**Exercise brief:** Return, exactly and in full, the lines of the records below starting at the one with "I cookie necessari con" and ending at the one with "tracking-sites-ironf", and no other lines.
Source data START
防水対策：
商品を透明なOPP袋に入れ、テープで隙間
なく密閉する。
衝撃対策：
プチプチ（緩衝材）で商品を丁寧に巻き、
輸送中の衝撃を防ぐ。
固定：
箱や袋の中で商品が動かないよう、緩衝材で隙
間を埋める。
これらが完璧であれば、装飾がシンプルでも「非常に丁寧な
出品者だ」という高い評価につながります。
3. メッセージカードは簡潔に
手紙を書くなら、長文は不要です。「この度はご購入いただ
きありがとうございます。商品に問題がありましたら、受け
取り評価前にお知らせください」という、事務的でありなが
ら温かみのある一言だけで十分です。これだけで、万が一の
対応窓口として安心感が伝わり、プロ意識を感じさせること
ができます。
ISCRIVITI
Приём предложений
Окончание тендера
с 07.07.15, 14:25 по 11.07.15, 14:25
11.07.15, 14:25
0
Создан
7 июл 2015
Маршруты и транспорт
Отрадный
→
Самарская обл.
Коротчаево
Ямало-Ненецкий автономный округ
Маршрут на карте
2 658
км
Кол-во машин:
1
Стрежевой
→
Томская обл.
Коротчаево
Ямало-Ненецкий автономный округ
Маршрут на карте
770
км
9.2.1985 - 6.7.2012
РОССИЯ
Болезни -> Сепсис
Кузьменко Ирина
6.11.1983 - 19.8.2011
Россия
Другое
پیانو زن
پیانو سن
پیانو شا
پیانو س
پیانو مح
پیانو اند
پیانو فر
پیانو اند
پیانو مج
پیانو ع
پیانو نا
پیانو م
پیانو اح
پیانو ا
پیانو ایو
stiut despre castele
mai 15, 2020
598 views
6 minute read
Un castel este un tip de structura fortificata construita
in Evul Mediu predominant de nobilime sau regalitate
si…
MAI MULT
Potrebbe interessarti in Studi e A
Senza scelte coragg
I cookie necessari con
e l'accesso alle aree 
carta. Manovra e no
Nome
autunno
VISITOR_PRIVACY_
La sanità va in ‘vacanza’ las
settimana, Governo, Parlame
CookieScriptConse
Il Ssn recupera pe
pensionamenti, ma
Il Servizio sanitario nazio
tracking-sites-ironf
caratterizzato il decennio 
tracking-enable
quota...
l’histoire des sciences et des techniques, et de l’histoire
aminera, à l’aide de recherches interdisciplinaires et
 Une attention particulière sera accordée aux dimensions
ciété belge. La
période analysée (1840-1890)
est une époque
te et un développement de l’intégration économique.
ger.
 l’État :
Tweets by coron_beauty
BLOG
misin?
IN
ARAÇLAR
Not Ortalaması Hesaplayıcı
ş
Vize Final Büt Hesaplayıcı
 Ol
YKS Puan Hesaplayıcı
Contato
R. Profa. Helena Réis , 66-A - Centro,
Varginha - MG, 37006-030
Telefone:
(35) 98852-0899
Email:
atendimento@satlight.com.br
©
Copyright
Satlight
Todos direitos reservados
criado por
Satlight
Source data END
Source data START
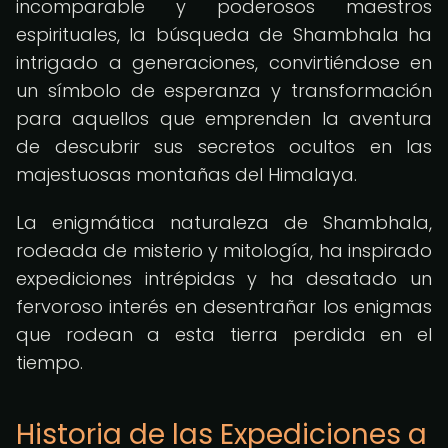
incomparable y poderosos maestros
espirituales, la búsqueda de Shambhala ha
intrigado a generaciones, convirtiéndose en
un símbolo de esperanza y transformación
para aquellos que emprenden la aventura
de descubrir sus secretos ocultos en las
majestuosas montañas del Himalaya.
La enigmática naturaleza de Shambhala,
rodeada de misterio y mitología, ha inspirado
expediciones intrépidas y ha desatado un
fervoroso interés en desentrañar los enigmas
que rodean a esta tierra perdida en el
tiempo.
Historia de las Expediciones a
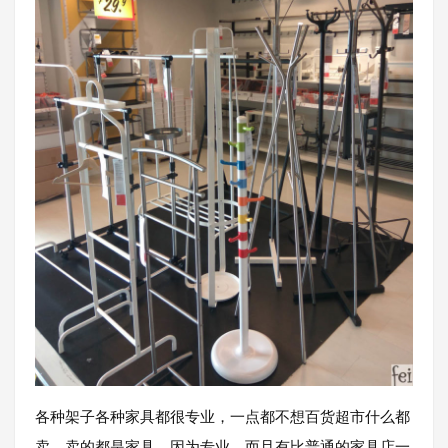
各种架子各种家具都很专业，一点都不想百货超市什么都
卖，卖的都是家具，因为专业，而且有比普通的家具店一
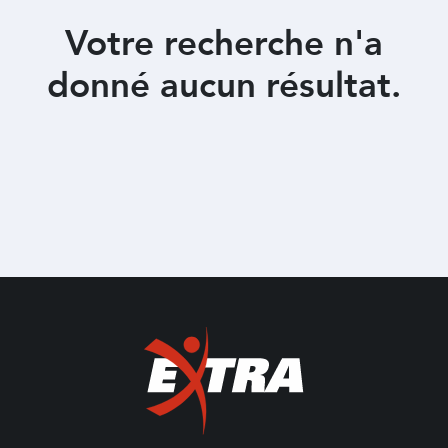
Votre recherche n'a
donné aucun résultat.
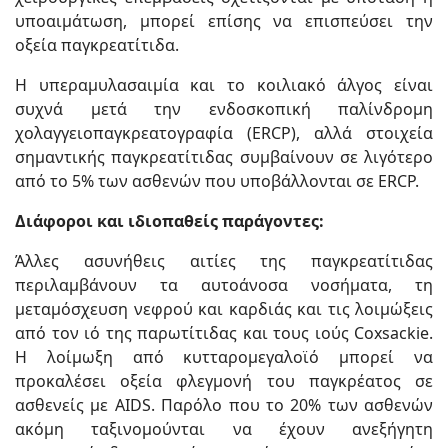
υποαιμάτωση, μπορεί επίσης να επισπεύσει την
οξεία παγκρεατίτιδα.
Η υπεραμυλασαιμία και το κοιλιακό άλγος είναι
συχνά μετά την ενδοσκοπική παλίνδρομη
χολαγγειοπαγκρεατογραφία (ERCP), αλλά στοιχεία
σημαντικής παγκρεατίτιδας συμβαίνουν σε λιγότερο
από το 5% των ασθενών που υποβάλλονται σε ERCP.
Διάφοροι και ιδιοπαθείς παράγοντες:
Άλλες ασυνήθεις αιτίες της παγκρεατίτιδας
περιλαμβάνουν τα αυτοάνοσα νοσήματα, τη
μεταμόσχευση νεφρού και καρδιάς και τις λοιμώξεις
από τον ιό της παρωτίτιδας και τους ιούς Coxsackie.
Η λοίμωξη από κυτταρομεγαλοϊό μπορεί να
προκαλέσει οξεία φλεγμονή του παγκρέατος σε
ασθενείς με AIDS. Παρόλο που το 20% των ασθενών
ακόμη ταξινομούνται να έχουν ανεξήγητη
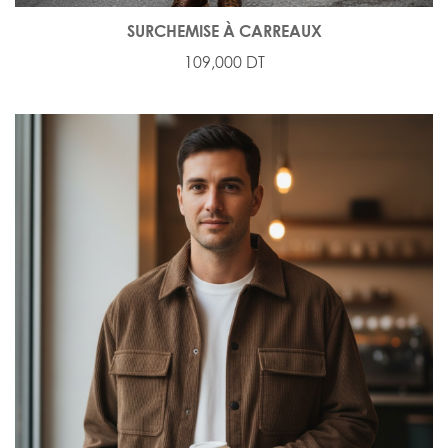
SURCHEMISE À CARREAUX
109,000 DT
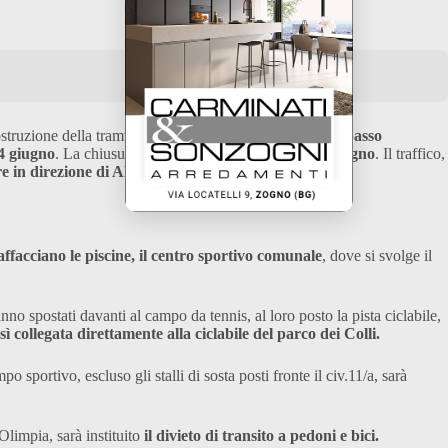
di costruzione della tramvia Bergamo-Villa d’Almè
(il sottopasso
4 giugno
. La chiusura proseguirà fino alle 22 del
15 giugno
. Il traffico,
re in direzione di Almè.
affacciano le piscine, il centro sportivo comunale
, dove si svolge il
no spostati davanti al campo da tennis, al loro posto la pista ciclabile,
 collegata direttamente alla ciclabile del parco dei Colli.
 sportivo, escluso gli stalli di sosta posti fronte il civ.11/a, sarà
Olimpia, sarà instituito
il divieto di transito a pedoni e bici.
Source data END
**Output of the exercise:**
I cookie necessari con
e l'accesso alle aree 
carta. Manovra e no
Nome
autunno
VISITOR_PRIVACY_
La sanità va in ‘vacanza’ las
settimana, Governo, Parlame
CookieScriptConse
Il Ssn recupera pe
pensionamenti, ma
Il Servizio sanitario nazio
tracking-sites-ironf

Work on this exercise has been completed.